En muchos países del mundo industrializado, los antipsicóticos de segunda generación (atípicos) se han convertido en el tratamiento farmacológico de primera línea para los pacientes con esquizofrenia. La cuestión de si los efectos de los diversos antipsicóticos de segunda generación difieren, y en caso afirmativo en qué medida, es objeto de debate. En esta revisión, se examinó la diferencia en eficacia y tolerabilidad de la olanzapina con respecto a los otros antipsicóticos de segunda generación.

Objetivos: 

Evaluar los efectos de la olanzapina comparada con otros antipsicóticos atípicos en pacientes con esquizofrenia y psicosis esquizomorfas.

Métodos de búsqueda: 

1. Búsqueda electrónica
Se buscó en el registro de ensayos del Grupo Cochrane de Esquizofrenia (Cochrane Schizophrenia Group) (abril de 2007), el cual se basa en búsquedas frecuentes en BIOSIS, CENTRAL, CINAHL, EMBASE, MEDLINE y PsycINFO.

2. Búsqueda de referencias
Se examinaron las referencias de todos los estudios identificados en busca de ensayos adicionales.

3. Contacto personal
Se estableció contacto con el primer autor de cada estudio incluido para obtener la información que faltaba.

4. Compañías farmacéuticas
Se estableció contacto con los fabricantes de todos los antipsicóticos atípicos incluidos para obtener datos adicionales.

Criterios de selección: 

Se incluyeron todos los ensayos aleatorizados que utilizaron al menos un diseño simple ciego (cegamiento del evaluador) y que compararon olanzapina oral con formas orales de amisulprida, aripiprazol, clozapina, quetiapina, risperidona, sertindol, ziprasidona o zotepina en pacientes con esquizofrenia o psicosis esquizomorfas.

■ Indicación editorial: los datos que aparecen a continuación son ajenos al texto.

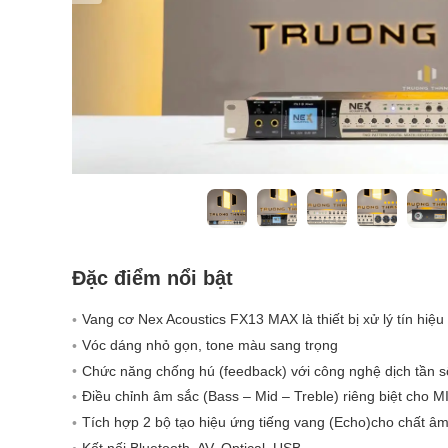
Đặc điểm nổi bật
Vang cơ Nex Acoustics FX13 MAX là thiết bị xử lý tín hiệ
Vóc dáng nhỏ gọn, tone màu sang trọng
Chức năng chống hú (feedback) với công nghệ dịch tần số
Điều chỉnh âm sắc (Bass – Mid – Treble) riêng biệt cho
Tích hợp 2 bộ tạo hiệu ứng tiếng vang (Echo)cho chất â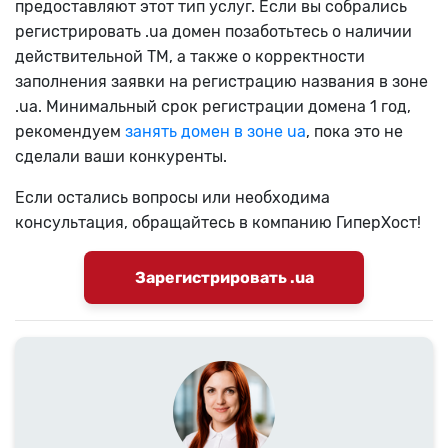
предоставляют этот тип услуг. Если вы собрались
регистрировать .ua домен позаботьтесь о наличии
действительной ТМ, а также о корректности
заполнения заявки на регистрацию названия в зоне
.ua. Минимальный срок регистрации домена 1 год,
рекомендуем
занять домен в зоне ua
, пока это не
сделали ваши конкуренты.
Если остались вопросы или необходима
консультация, обращайтесь в компанию ГиперХост!
Зарегистрировать .ua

Obtención y análisis de los datos: 

Se extrajeron los datos de forma independiente. Para los datos dicotómicos, se calcularon los riesgos relativos (RR) y sus intervalos de confianza (IC) del 95% en base a un análisis por intención de tratar, según un modelo de efectos aleatorios. Se calcularon los números necesarios a tratar/para dañar (NNT/NND) cuando fue apropiado. Para los datos continuos, se calcularon las diferencias de medias ponderadas (DMP), nuevamente en base a un modelo de efectos aleatorios.

Resultados principales: 

La revisión actualmente incluye 50 estudios y 9476 participantes que proporcionaron datos para seis comparaciones (olanzapina en comparación con amisulprida, aripiprazol, clozapina, quetiapina, risperidona o ziprasidona). En los estudios incluidos, el desgaste general fue considerable (49,2%), lo que dificultó la interpretación de los resultados.

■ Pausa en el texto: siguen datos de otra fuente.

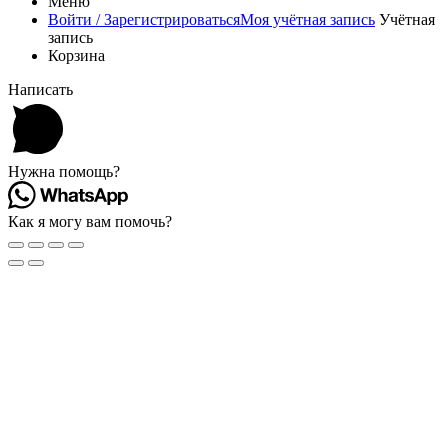
Меню
Войти / Зарегистрироваться
Моя учётная запись
Учётная
запись
Корзина
Написать
Нужна помощь?
Как я могу вам помочь?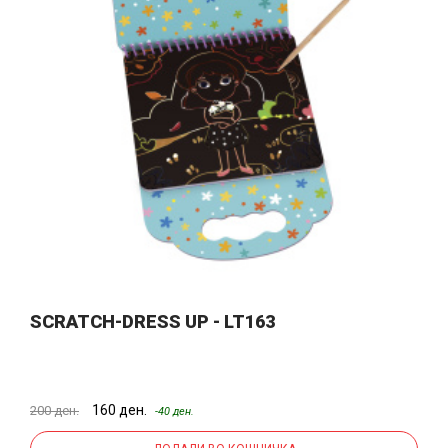
SCRATCH-DRESS UP - LT163
160 ден.
200 ден.
-40 ден.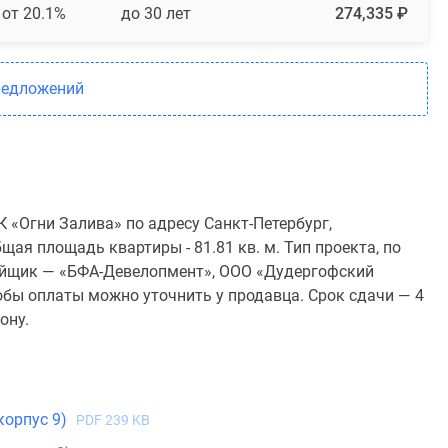
от 20.1%
до 30 лет
274,335 ₽
редложений
 «Огни Залива» по адресу Санкт-Петербург,
щая площадь квартиры - 81.81 кв. м. Тип проекта, по
ойщик — «БФА-Девелопмент», ООО «Дудергофский
обы оплаты можно уточнить у продавца. Срок сдачи — 4
ону.
корпус 9)
PDF 239 KB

La olanzapina mejoró el estado mental general (puntuación total PANSS) más que el aripiprazol (2 ECA, n= 794; DMP -4,96; IC: -8,06 a -1,85), la quetiapina (10 ECA, n= 1449; DMP -3,66; IC: -5,39 a -1,93), la risperidona (15 ECA, n= 2390; DMP -1,94; IC: -3,31 a -0,58) y la ziprasidona (4 ECA, n= 1291; DMP -8,32; IC: -10,99 a -5,64), pero no más que la amisulprida o la clozapina. Esta eficacia algo mejor fue confirmada por menos participantes en los grupos de olanzapina que abandonaron los estudios de forma temprana debido a la ineficacia del tratamiento en comparación con quetiapina (8 ECA, n= 1563; CR 0,56; IC: 0,44 a 0,70; NNT 11; IC: 6 a 50), risperidona (14 ECA, n= 2744; CR 0,78; IC: 0,62 a 0,98; NNT 50; IC: 17 a 100) y ziprasidona (5 ECA, n= 1937; CR 0,64; IC: 0,51 a 0,79; NNT 17; IC: 11 a 33).

Menos participantes del grupo de olanzapina en comparación con los grupos de tratamiento con quetiapina (2 ECA, n= 876; CR 0,56; IC: 0,41 a 0,77; NNT 11; IC: 7 a 25) y ziprasidona (2 ECA, n= 766; CR 0,65; IC: 0,45 a 0,93; NNT 17; IC: 9 a 100), pero no en comparación con el grupo de clozapina (1 ECA, n= 980; CR 1,28; IC: 1,02 a 1,61; NND no estimable), debieron ser rehospitalizados en los ensayos.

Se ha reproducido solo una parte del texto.